Since I was very young, in nursery in fact, Spaghetti Bolognese has been my favourite. I don’t remember much from when I was a kid, my memory seems to have wiped clear from the age of 10 and earlier, but one memory I do have is a day at nursery. We were given paper plates and asked to make our favouite food from lots of crafty bits, like tissue paper and wool. So off the kids went making chips and fish fingers. But not me. I made spaghetti bolognese! Lots of white wool glued to the paper plate, with scrunched up balls of brown tissue paper for the bolognese! Yum! (Writing this is making me realise how different Jaxson is to me, he would would probably have an empty plate as he doesn’t eat!)
As I’ve said in a previous post, I follow the Weight Watchers diet, so a lot of my meals have been adapted to their recipes, and now I try to cook healthy meals even if I’m not watching my weight. So here is my healthy spag bol – tasty and healthy! Enjoy!
Healthy Spaghetti Bolognese
Start by spraying your pan with low calorie cooking spray (this is important as 1 teaspoon of cooking oil is 1 point!) Then add 2 cloves of crushed garlic (if you are like me and love garlic, use 3 cloves).
Next finely chop 1 whole onion. I use a small onion as I don’t like too much, but this depends on how much mince you are using. If cooking for a family of four, I would use a large onion, but if it’s only for 2, use a small onion. Add to the garlic and cook for a couple of minutes until soft.
Add the mince to the onion and garlic and cook on a medium heat until brown. Remember this is a healthy recipe so make sure you use extra lean mince! If you can’t find extra lean, lean will do. Or if you want to be super healthy, why not try quorn mince? At this point you can add some seasoning, like salt and pepper, and a few mixed herbs if you like a bit of extra flavour.
Once the mince is cooked, I always drain off any excess fat, even with extra lean you will still need to do this. At the point I start cooking the spaghetti. To be super healthy I suggest using brown pasta. I don’t think enough people eat whole wheat products. Rice, pasta, even bread. It’s healthy and keeps you fuller for longer, so should hopefully prevent snacking between meals!
Next you need to add 1 can of chopped tomatoes. I cook these for a few minutes until they are soft and mushy so I can mix them into the mince better. Again, depending on how many people you are cooking for, you may need to add 2 cans, but it’s all down to your preference. If you haven’t added your seasoning yet. Now is the time.
I’m a massive fan of mushrooms. I will put them in anything. Love, love, love. So I will literally use a whole box of mushrooms in this recipe. Obviously that might be a bit excessive to other people. But in my opinion, you are bulking out your meal with a healthy ingredient! If you are super hungry (like I always am) you can eat more with little added calories! Perfect!

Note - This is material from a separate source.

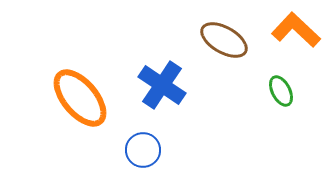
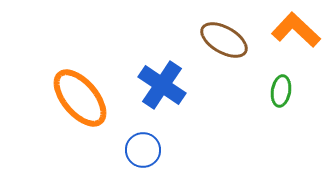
green ellipse: rotated 36 degrees clockwise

Once the mushrooms have been sliced and added to the mince, you can get out the tomato puree and beef stock. These are really important ingredients for this recipe. If you don’t add them you meal will just taste of beef. To add these you should use tablespoons. Probably 2 or 3 table spoons of tomato puree (again depends on your taste) and 2 tablespoons of beef stock.
This final ingredient is optional. Balsamic vinegar. YUM. I love it. Just add a splash for a bit of extra flavour, but like I said, it’s optional. The alternative to this, which might be more appealing is Worcestershire sauce. This gives the same affect to the dish. I use both depending what I’ve got in my cupboard.
Remember, this recipe is based on following a Weight Watchers diet, but I do not count points, so if you are following the points system you will need to measure your ingredients to how many points you want to eat. If you are following the Filling & Healthy diet, just serve and enjoy!